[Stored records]
========================================
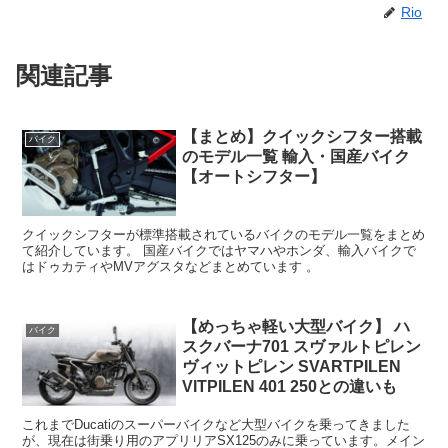
Rio
関連記事
【まとめ】クイックシフター搭載
バイク
のモデル一覧 輸入・国産バイク
【オートシフター】
クイックシフターが標準搭載されているバイクのモデル一覧をまとめ
て紹介しています。 国産バイクではヤマハやホンダ、輸入バイクで
はドゥカティやMVアグスタなどまとめています 。
【めっちゃ軽い大型バイク】 ハ
バイク
スクバーナ701 スヴァルトピレン
ヴィットピレン SVARTPILEN
VITPILEN 401 250との違いも
これまでDucatiのスーパーバイクなど大型バイクを乗ってきました
が、現在は街乗り用のアプリリアSX125のみに乗っています。メイン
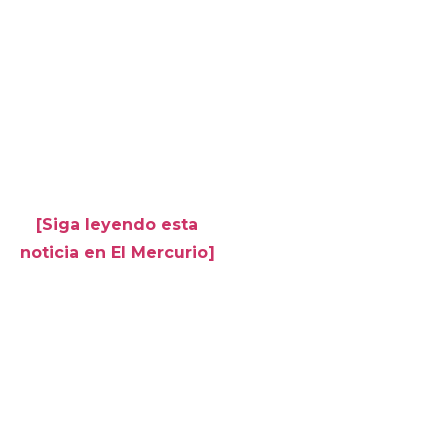
[Siga leyendo esta
noticia en El Mercurio]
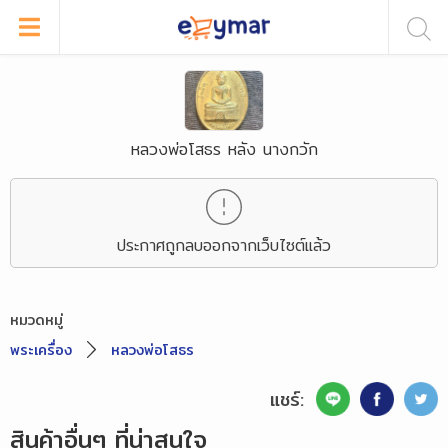
หลวงพ่อโสธร หลัง นางกวัก
ประกาศถูกลบออกจากเว็บไซต์แล้ว
หมวดหมู่
พระเครื่อง
หลวงพ่อโสธร
แชร์:
สินค้าอื่นๆ ที่น่าสนใจ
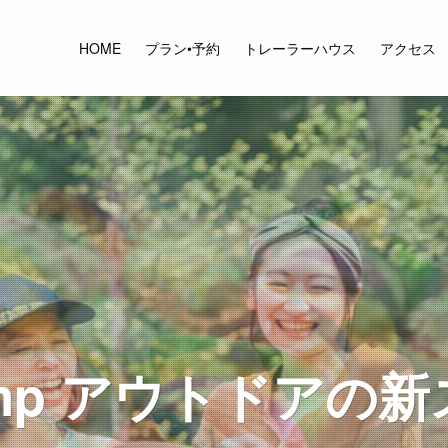
HOME
プラン•予約
トレーラーハウス
アクセス
 Camp アウトドア
 Camp アウトドア
 Camp アウトドア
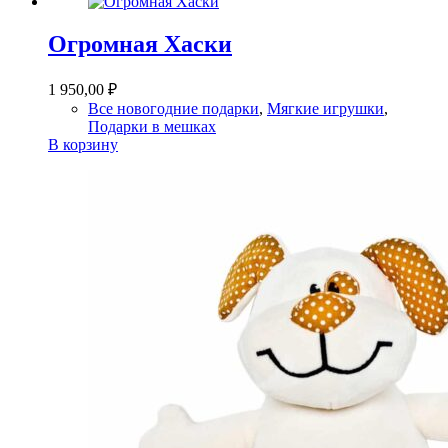
Огромная Хаски
1 950,00
₽
Все новогодние подарки
,
Мягкие игрушки
,
Подарки в мешках
В корзину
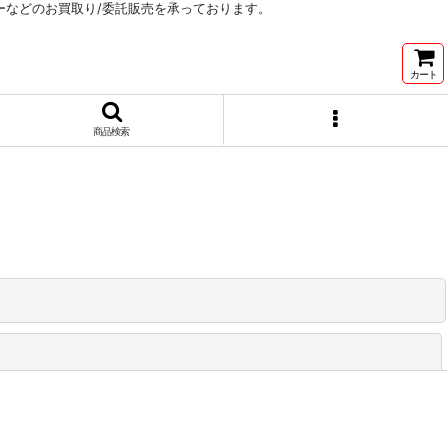
リーなどのお買取り/委託販売を承っております。
カート
商品検索
閉じる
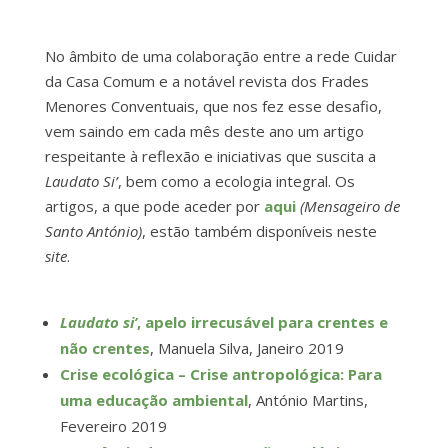
No âmbito de uma colaboração entre a rede Cuidar
da Casa Comum e a notável revista dos Frades
Menores Conventuais, que nos fez esse desafio,
vem saindo em cada mês deste ano um artigo
respeitante à reflexão e iniciativas que suscita a
Laudato Si’
, bem como a ecologia integral. Os
artigos, a que pode aceder por
aqui
(Mensageiro de
Santo António)
, estão também disponíveis neste
site
.
Laudato si’
, apelo irrecusável para crentes e
não crentes
, Manuela Silva, Janeiro 2019
Crise ecológica – Crise antropológica: Para
uma educação ambiental
, António Martins,
Fevereiro 2019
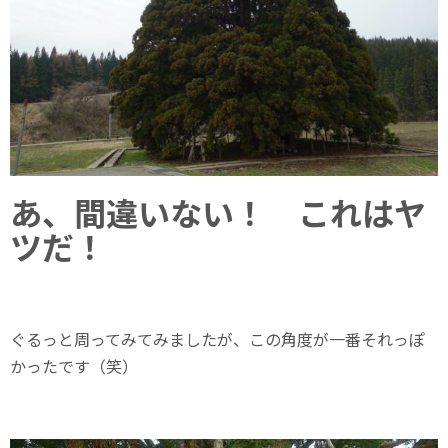
あ、間違いない！ これはヤ
ツだ！
ぐるっと周ってみてみましたが、この角度が一番それっぽ
かったです（笑）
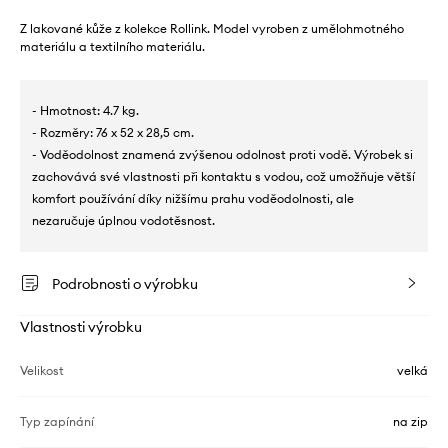
Z lakované kůže z kolekce Rollink. Model vyroben z umělohmotného
materiálu a textilního materiálu.
- Hmotnost: 4.7 kg.
- Rozměry: 76 x 52 x 28,5 cm.
- Voděodolnost znamená zvýšenou odolnost proti vodě. Výrobek si
zachovává své vlastnosti při kontaktu s vodou, což umožňuje větší
komfort používání díky nižšímu prahu voděodolnosti, ale
nezaručuje úplnou vodotěsnost.
Podrobnosti o výrobku
Vlastnosti výrobku
Velikost
velká
Typ zapínání
na zip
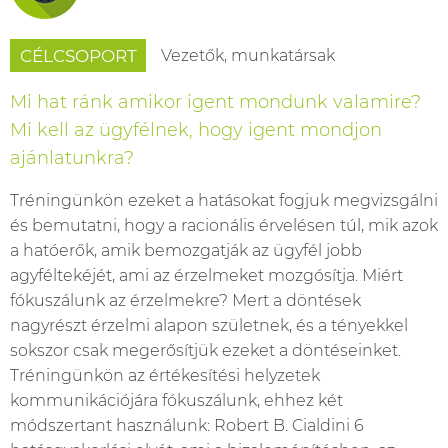
Vezetők, munkatársak
CÉLCSOPORT
Mi hat ránk amikor igent mondunk valamire?
Mi kell az ügyfélnek, hogy igent mondjon
ajánlatunkra?
Tréningünkön ezeket a hatásokat fogjuk megvizsgálni
és bemutatni, hogy a racionális érvelésen túl, mik azok
a hatóerők, amik bemozgatják az ügyfél jobb
agyféltekéjét, ami az érzelmeket mozgósítja. Miért
fókuszálunk az érzelmekre? Mert a döntések
nagyrészt érzelmi alapon születnek, és a tényekkel
sokszor csak megerősítjük ezeket a döntéseinket.
Tréningünkön az értékesítési helyzetek
kommunikációjára fókuszálunk, ehhez két
módszertant használunk: Robert B. Cialdini 6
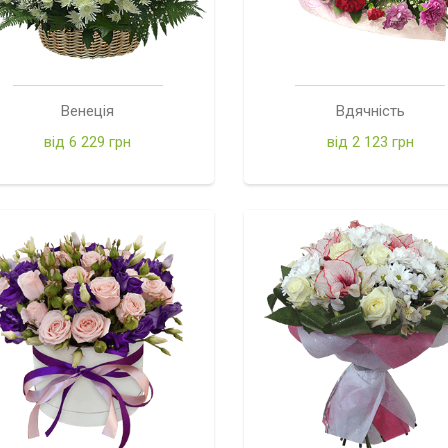
Венеція
Вдячність
від 6 229 грн
від 2 123 грн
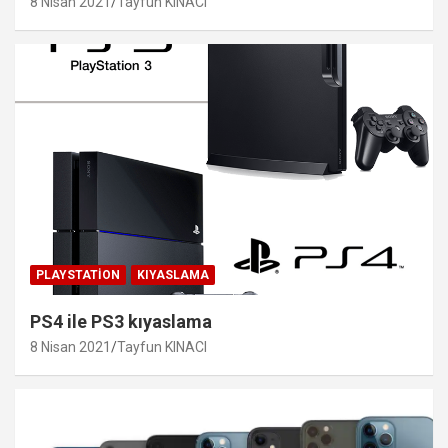
8 Nisan 2021
Tayfun KINACI
PLAYSTATION
KIYASLAMA
PS4 ile PS3 kıyaslama
8 Nisan 2021
Tayfun KINACI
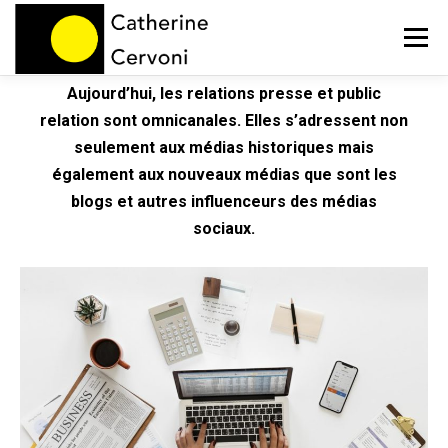
Menu
Aujourd’hui, les relations presse et public
HOME
NOS PRESTATIONS
BLOG
relation sont omnicanales. Elles s’adressent non
seulement aux médias historiques mais
également aux nouveaux médias que sont les
A PROPOS
CONTACT
blogs et autres influenceurs des médias
sociaux.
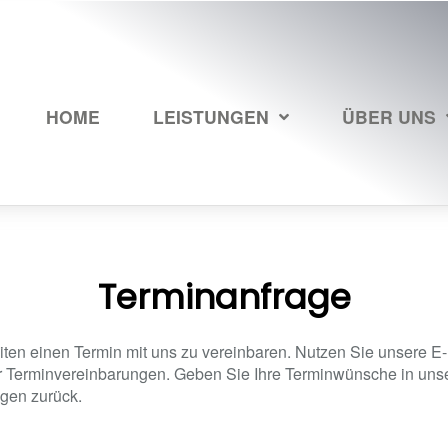
HOME
LEISTUNGEN
ÜBER UNS
Terminanfrage
ten einen Termin mit uns zu vereinbaren. Nutzen Sie unsere E-
ür Terminvereinbarungen. Geben Sie Ihre Terminwünsche in unse
gen zurück.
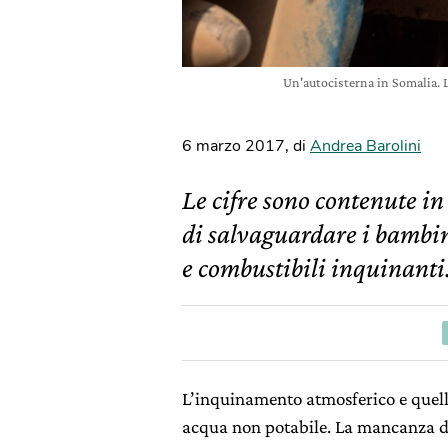
Un'autocisterna in Somalia.
6 marzo 2017
,
di
Andrea Barolini
Le cifre sono contenute i
di salvaguardare i bambi
e combustibili inquinanti
L’inquinamento atmosferico e quello
acqua non potabile. La mancanza di 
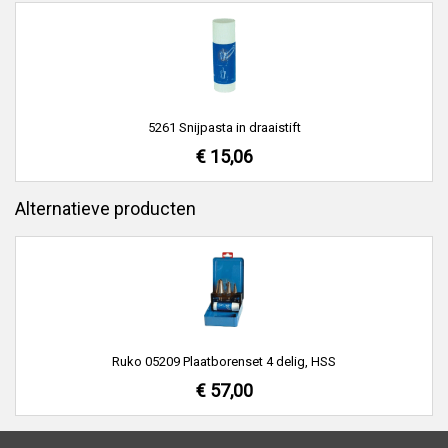
5261 Snijpasta in draaistift
€ 15,06
Alternatieve producten
Ruko 05209 Plaatborenset 4 delig, HSS
€ 57,00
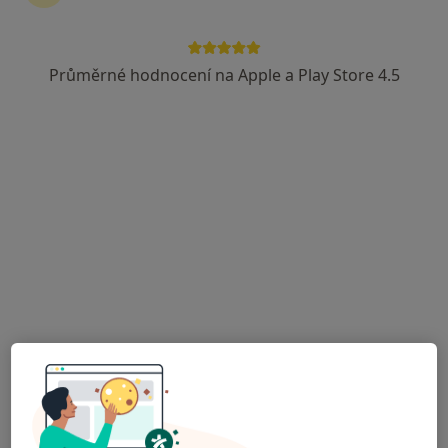
Průměrné hodnocení na Apple a Play Store 4.5
MUDr. Martina Poláčková
Psychiatr
12 názorů
U Hráze 6, Praha
•
Mapa
Psychiatrická ambulance
Tento specialista nenabízí online rezervaci termínu na této adrese.
Rezervovat termín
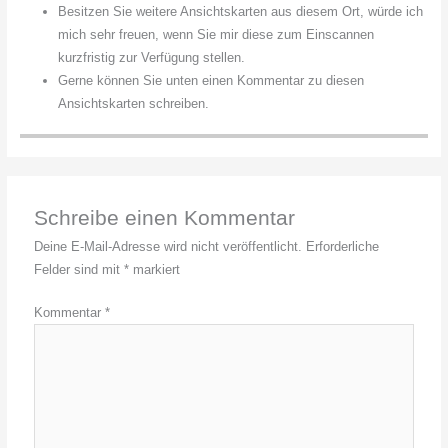
Besitzen Sie weitere Ansichtskarten aus diesem Ort, würde ich
mich sehr freuen, wenn Sie mir diese zum Einscannen
kurzfristig zur Verfügung stellen.
Gerne können Sie unten einen Kommentar zu diesen
Ansichtskarten schreiben.
Schreibe einen Kommentar
Deine E-Mail-Adresse wird nicht veröffentlicht.
Erforderliche
Felder sind mit
*
markiert
Kommentar
*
========================================
→ What you should do: Please print the records above once more, word for word, omitting all pictures.

→ Written answer:
Rio
関連記事
【まとめ】クイックシフター搭載
バイク
のモデル一覧 輸入・国産バイク
【オートシフター】
クイックシフターが標準搭載されているバイクのモデル一覧をまとめ
て紹介しています。 国産バイクではヤマハやホンダ、輸入バイクで
はドゥカティやMVアグスタなどまとめています 。
【めっちゃ軽い大型バイク】 ハ
バイク
スクバーナ701 スヴァルトピレン
ヴィットピレン SVARTPILEN
VITPILEN 401 250との違いも
これまでDucatiのスーパーバイクなど大型バイクを乗ってきました
が、現在は街乗り用のアプリリアSX125のみに乗っています。メイン
[Siga leyendo esta
noticia en El Mercurio]
หลวงพ่อโสธร หลัง นางกวัก
ประกาศถูกลบออกจากเว็บไซต์แล้ว
หมวดหมู่
พระเครื่อง
หลวงพ่อโสธร
แชร์:
สินค้าอื่นๆ ที่น่าสนใจ
HOME
プラン•予約
トレーラーハウス
アクセス
 Camp アウトドア
 Camp アウトドア
 Camp アウトドア
Огромная Хаски
1 950,00
₽
Все новогодние подарки
,
Мягкие игрушки
,
Подарки в мешках
В корзину
リーなどのお買取り/委託販売を承っております。
カート
商品検索
閉じる
No âmbito de uma colaboração entre a rede Cuidar
da Casa Comum e a notável revista dos Frades
Menores Conventuais, que nos fez esse desafio,
vem saindo em cada mês deste ano um artigo
respeitante à reflexão e iniciativas que suscita a
Laudato Si’
, bem como a ecologia integral. Os
artigos, a que pode aceder por
aqui
(Mensageiro de
Santo António)
, estão também disponíveis neste
site
.
Laudato si’
, apelo irrecusável para crentes e
não crentes
, Manuela Silva, Janeiro 2019
Crise ecológica – Crise antropológica: Para
uma educação ambiental
, António Martins,
Fevereiro 2019
あ、間違いない！ これはヤ
ツだ！
ぐるっと周ってみてみましたが、この角度が一番それっぽ
かったです（笑）
Z lakované kůže z kolekce Rollink. Model vyroben z umělohmotného
materiálu a textilního materiálu.
- Hmotnost: 4.7 kg.
- Rozměry: 76 x 52 x 28,5 cm.
- Voděodolnost znamená zvýšenou odolnost proti vodě. Výrobek si
zachovává své vlastnosti při kontaktu s vodou, což umožňuje větší
komfort používání díky nižšímu prahu voděodolnosti, ale
nezaručuje úplnou vodotěsnost.
Podrobnosti o výrobku
Vlastnosti výrobku
Velikost
velká
Typ zapínání
na zip
Vezetők, munkatársak
CÉLCSOPORT
Mi hat ránk amikor igent mondunk valamire?
Mi kell az ügyfélnek, hogy igent mondjon
ajánlatunkra?
Tréningünkön ezeket a hatásokat fogjuk megvizsgálni
és bemutatni, hogy a racionális érvelésen túl, mik azok
a hatóerők, amik bemozgatják az ügyfél jobb
agyféltekéjét, ami az érzelmeket mozgósítja. Miért
fókuszálunk az érzelmekre? Mert a döntések
nagyrészt érzelmi alapon születnek, és a tényekkel
sokszor csak megerősítjük ezeket a döntéseinket.
Tréningünkön az értékesítési helyzetek
kommunikációjára fókuszálunk, ehhez két
módszertant használunk: Robert B. Cialdini 6
Венеція
Вдячність
від 6 229 грн
від 2 123 грн
8 Nisan 2021
Tayfun KINACI
PLAYSTATION
KIYASLAMA
PS4 ile PS3 kıyaslama
8 Nisan 2021
Tayfun KINACI
Menu
Aujourd’hui, les relations presse et public
HOME
NOS PRESTATIONS
BLOG
relation sont omnicanales. Elles s’adressent non
seulement aux médias historiques mais
également aux nouveaux médias que sont les
A PROPOS
CONTACT
blogs et autres influenceurs des médias
sociaux.
HOME
LEISTUNGEN
ÜBER UNS
Terminanfrage
ten einen Termin mit uns zu vereinbaren. Nutzen Sie unsere E-
ür Terminvereinbarungen. Geben Sie Ihre Terminwünsche in unse
gen zurück.
Un'autocisterna in Somalia.
6 marzo 2017
,
di
Andrea Barolini
Le cifre sono contenute i
di salvaguardare i bambi
e combustibili inquinanti
L’inquinamento atmosferico e quello
acqua non potabile. La mancanza di 
5261 Snijpasta in draaistift
€ 15,06
Alternatieve producten
Ruko 05209 Plaatborenset 4 delig, HSS
€ 57,00
Průměrné hodnocení na Apple a Play Store 4.5
MUDr. Martina Poláčková
Psychiatr
12 názorů
U Hráze 6, Praha
•
Mapa
Psychiatrická ambulance
Tento specialista nenabízí online rezervaci termínu na této adrese.
Rezervovat termín
Besitzen Sie weitere Ansichtskarten aus diesem Ort, würde ich
mich sehr freuen, wenn Sie mir diese zum Einscannen
kurzfristig zur Verfügung stellen.
Gerne können Sie unten einen Kommentar zu diesen
Ansichtskarten schreiben.
Schreibe einen Kommentar
Deine E-Mail-Adresse wird nicht veröffentlicht.
Erforderliche
Felder sind mit
*
markiert
Kommentar
*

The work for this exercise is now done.